Le Théoricien révolutionnaire

Le jeudi 28 avril 1988.

Historien de la Révolution française et du Front populaire, Daniel Guérin est surtout connu dans nos milieux pour s’être fait le défenseur au cours des dernières 25-30 années de sa vie de conceptions qu’il a qualifiées lui-même de marxistes-libertaires ou, pour être plus précis, d’un communisme libertaire entendu comme une sorte de synthèse de ce qu’il y a de positif dans le marxisme et dans l’anarchisme.

Profondément influencé par l’analyse matérialiste et historique du marxisme, ce n’est que progressivement et par étapes successives que Guérin va prendre conscience des errements léninistes, jacobins et dictatoriaux s’y rattachant.
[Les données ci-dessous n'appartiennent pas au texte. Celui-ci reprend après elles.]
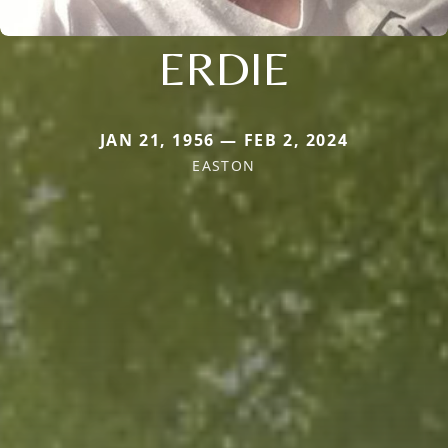
ERDIE
JAN 21, 1956 — FEB 2, 2024
EASTON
La découverte des idées anarchistes et, en particulier, celles de Bakounine puis de Proudhon aura pour effet de lui ouvrir les yeux sur des problématiques jusque-là écartées par les préjugés centralistes propres à certaines « orthodoxie marxiste ». Comme il l’écrivit lui-même en 1984 dans son avant-propos de À la recherche d’un communisme libertaire : « La lecture de Bakounine […] m’avait été comme une seconde opération de la cataracte ».

Fort des nouveaux horizons que la connaissance des idées libertaires pouvait lui amener, Guérin n’hésita pas à réviser ses précédents travaux sur la Révolution française, en particulier en supprimant toute référence à la notion de « dictature du prolétariat ».
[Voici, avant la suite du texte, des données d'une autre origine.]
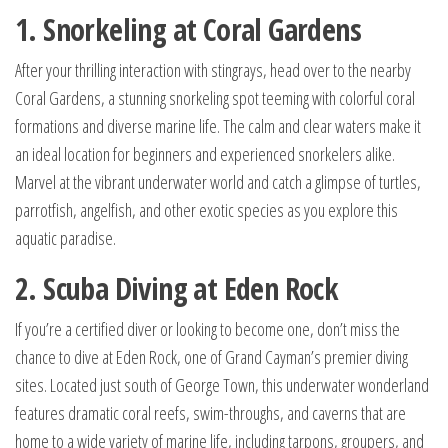
1. Snorkeling at Coral Gardens
After your thrilling interaction with stingrays, head over to the nearby
Coral Gardens, a stunning snorkeling spot teeming with colorful coral
formations and diverse marine life. The calm and clear waters make it
an ideal location for beginners and experienced snorkelers alike.
Marvel at the vibrant underwater world and catch a glimpse of turtles,
parrotfish, angelfish, and other exotic species as you explore this
aquatic paradise.
2. Scuba Diving at Eden Rock
If you’re a certified diver or looking to become one, don’t miss the
chance to dive at Eden Rock, one of Grand Cayman’s premier diving
sites. Located just south of George Town, this underwater wonderland
features dramatic coral reefs, swim-throughs, and caverns that are
home to a wide variety of marine life, including tarpons, groupers, and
Cependant Daniel Guérin n’ira pas jusqu’au bout de son évolution vers l’anarchisme et il ne reviendra jamais aux présupposés théoriques de sa jeunesse qui avaient fait de lui tout d’abord le militant socialiste et révolutionnaire en l’arrachant à son milieu bourgeois d’origine.

Dès 1969, avec Pour un marxisme libertaire, Guérin lance une formule destinée à rencontrer un certain écho mais aussi de multiples interrogations. Sorte de mariage de la carpe et du lapin (comme on a pu parfois l’écrire), le marxisme libertaire qui se voulait « synthèse, voire dépassement, de l’anarchisme et du meilleur de la pensée de Marx » ne représente plus aujourd’hui, avec une vingtaine d’années de recul, qu’une formule vide d’un programme, d’un projet ou d’une identité spécifique. Le naufrage des dernières vélleités « scientifiques » du marxisme, les derniers voiles pudiques sur la pensée du « maître » tombés, l’utilité de la référence à Marx parmi les libertaires n’a plus de prise.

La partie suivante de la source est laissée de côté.